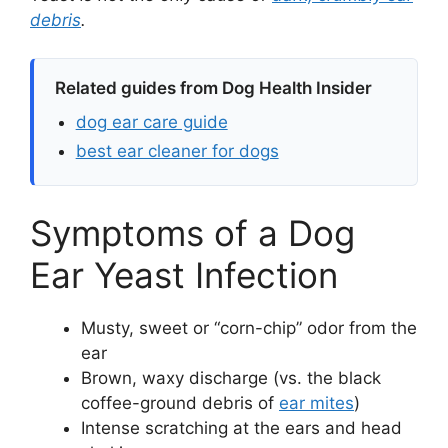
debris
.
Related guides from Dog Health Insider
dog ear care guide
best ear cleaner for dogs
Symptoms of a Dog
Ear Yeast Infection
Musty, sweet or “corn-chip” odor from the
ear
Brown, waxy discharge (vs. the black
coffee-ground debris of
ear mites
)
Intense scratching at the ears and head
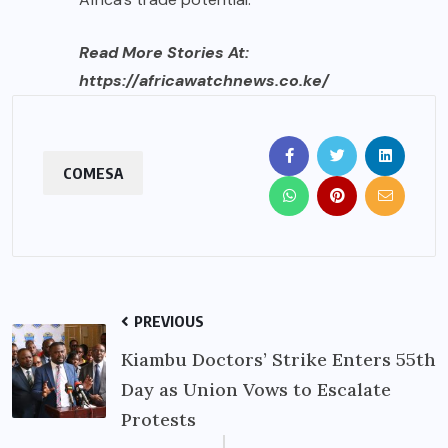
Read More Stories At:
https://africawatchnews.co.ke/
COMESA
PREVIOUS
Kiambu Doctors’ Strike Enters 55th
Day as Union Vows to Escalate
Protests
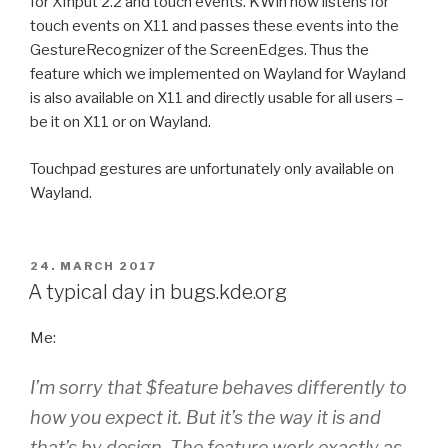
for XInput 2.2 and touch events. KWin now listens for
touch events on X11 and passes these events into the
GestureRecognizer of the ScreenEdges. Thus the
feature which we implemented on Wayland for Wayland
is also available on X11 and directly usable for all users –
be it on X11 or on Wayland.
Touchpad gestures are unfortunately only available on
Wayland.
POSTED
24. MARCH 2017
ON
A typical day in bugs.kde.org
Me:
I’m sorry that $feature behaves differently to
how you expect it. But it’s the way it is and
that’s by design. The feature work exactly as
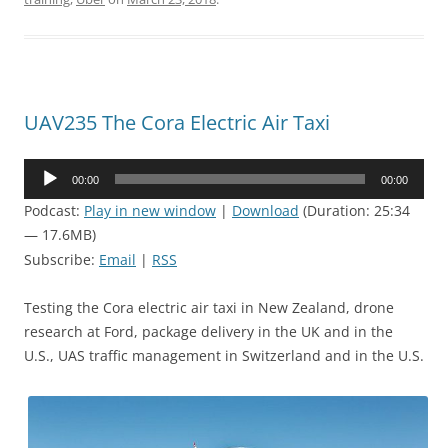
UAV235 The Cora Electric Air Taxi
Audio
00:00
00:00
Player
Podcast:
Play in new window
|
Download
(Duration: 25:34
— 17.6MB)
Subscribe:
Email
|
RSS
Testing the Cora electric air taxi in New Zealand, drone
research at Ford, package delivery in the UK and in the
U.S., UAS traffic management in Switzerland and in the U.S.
--
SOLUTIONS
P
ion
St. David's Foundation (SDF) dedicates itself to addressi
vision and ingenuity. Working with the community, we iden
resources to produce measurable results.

### Work task
Return all lines of the data in which the string "that" appears.

### Expected answer
I’m sorry that $feature behaves differently to
that’s by design. The feature work exactly as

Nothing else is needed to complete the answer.